RandomForestClassifier(bootstrap=True, class_weight=None, criterion='gini',
            max_depth=None, max_features='auto', max_leaf_nodes=None,
            min_samples_leaf=1, min_samples_split=2,
            min_weight_fraction_leaf=0.0, n_estimators=10, n_jobs=1,
            oob_score=False, random_state=None, verbose=0,
            warm_start=False)

In [40]:
print rfc.score(X, Y)
print rfc.score(X_test, Y_test)

0.966244725738
0.724719101124


As we can see, the Random Forest model performs poorly with the basic hyper-parameters and the provided dataset. We are now trying a smarter approach to tune the model hyper-parameters.

***
## In the search of the best parameters for the algorithm

We are going to use `GridSearchCV` method for searching the best hyper-parameters for the learning model.

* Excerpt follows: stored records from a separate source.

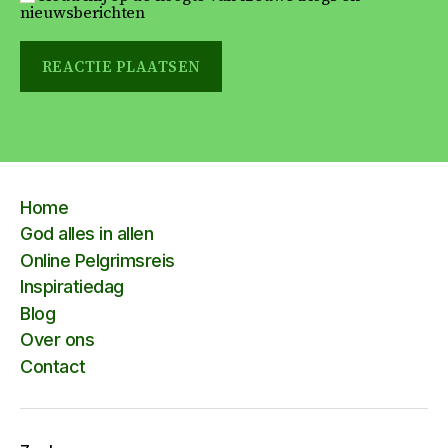
nieuwsberichten
Home
God alles in allen
Online Pelgrimsreis
Inspiratiedag
Blog
Over ons
Contact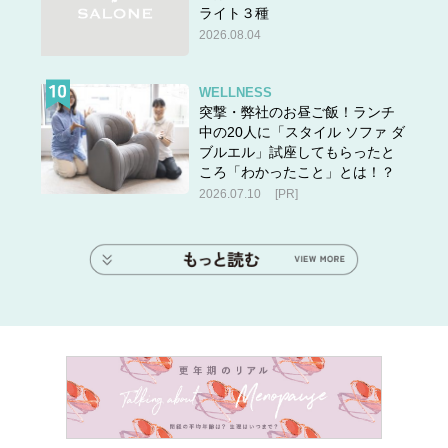
ライト３種
2026.08.04
WELLNESS
突撃・弊社のお昼ご飯！ランチ
中の20人に「スタイル ソファ ダ
ブルエル」試座してもらったと
ころ「わかったこと」とは！？
2026.07.10
[PR]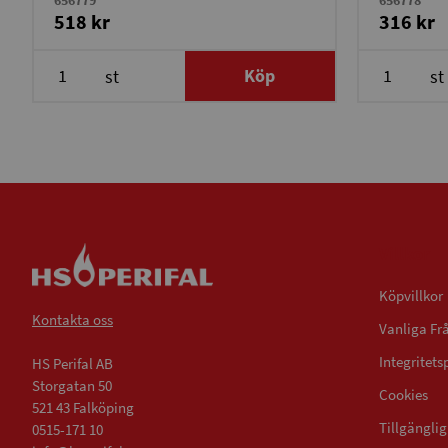
656779
656778
518 kr
316 kr
Köp
st
st
Villkor
Köpvillkor
Kontakta oss
Vanliga Fr
Integritets
HS Perifal AB
Storgatan 50
Cookies
521 43 Falköping
Tillgängli
0515-171 10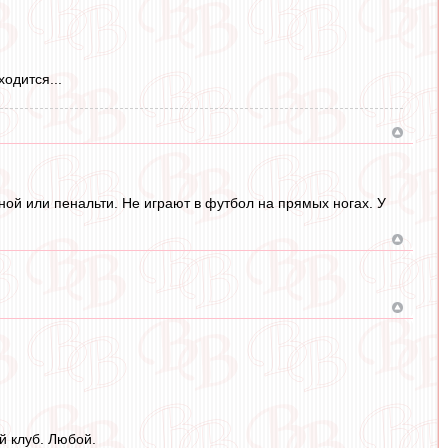
одится...
ой или пенальти. Не играют в футбол на прямых ногах. У
 клуб. Любой.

The hyper-parameter we are going to optimize is `n_estimator` which represents the number of trees in the forest (default to 10).

In [71]:
rfc = RandomForestClassifier()
parameters = { 'n_estimators': range(60, 101) }

gs = GridSearchCV(rfc, param_grid = parameters, cv = 10)
gs.fit(X, Y)

GridSearchCV(cv=10, error_score='raise',
       estimator=RandomForestClassifier(bootstrap=True, class_weight=None, criterion='gini',
            max_depth=None, max_features='auto', max_leaf_nodes=None,
            min_samples_leaf=1, min_samples_split=2,
            min_weight_fraction_leaf=0.0, n_estimators=10, n_jobs=1,
            oob_score=False, random_state=None, verbose=0,
            warm_start=False),
       fit_params={}, iid=True, n_jobs=1,
       param_grid={'n_estimators': [60, 61, 62, 63, 64, 65, 66, 67, 68, 69, 70, 71, 72, 73, 74, 75, 76, 77, 78, 79, 80, 81, 82, 83, 84, 85, 86, 87, 88, 89, 90, 91, 92, 93, 94, 95, 96, 97, 98, 99, 100]},
       pre_dispatch='2*n_jobs', refit=True, scoring=None, verbose=0)

In [73]:
# Getting some grid search optimization values
print gs.best_params_
print gs.best_score_

{'n_estimators': 79}
0.841068917018


In [78]:
# In this case, the best estimator is:
rfc_optimal = gs.best_estimator_

In [75]:
print gs.score(X, Y)
print gs.score(X_test, Y_test)

0.98452883263
0.741573033708


In [76]:
rfc_optimal.feature_importances_

array([ 0.0495754 ,  0.04293062,  0.25870171,  0.27087136,  0.01299723,
        0.00731293,  0.01394788,  0.24671798,  0.03317335,  0.01182045,
        0.0519511 ])

In [79]:
# Calculating the F1 score, based on the confusion_matrix
cm = confusion_matrix(Y_test, rfc_optimal.predict(X_test))
cm

array([[80, 29],
       [17, 52]])

In [83]:
f1_score = 2 * cm[0][0] / float(2 * cm[0][0] + cm[0][1] + cm[1][0])
f1_score

0.77669902912621358

We can observe that using grid search cross-validation on Random Forest hyper-parameters improved the model score, but is still low compared to other learning models.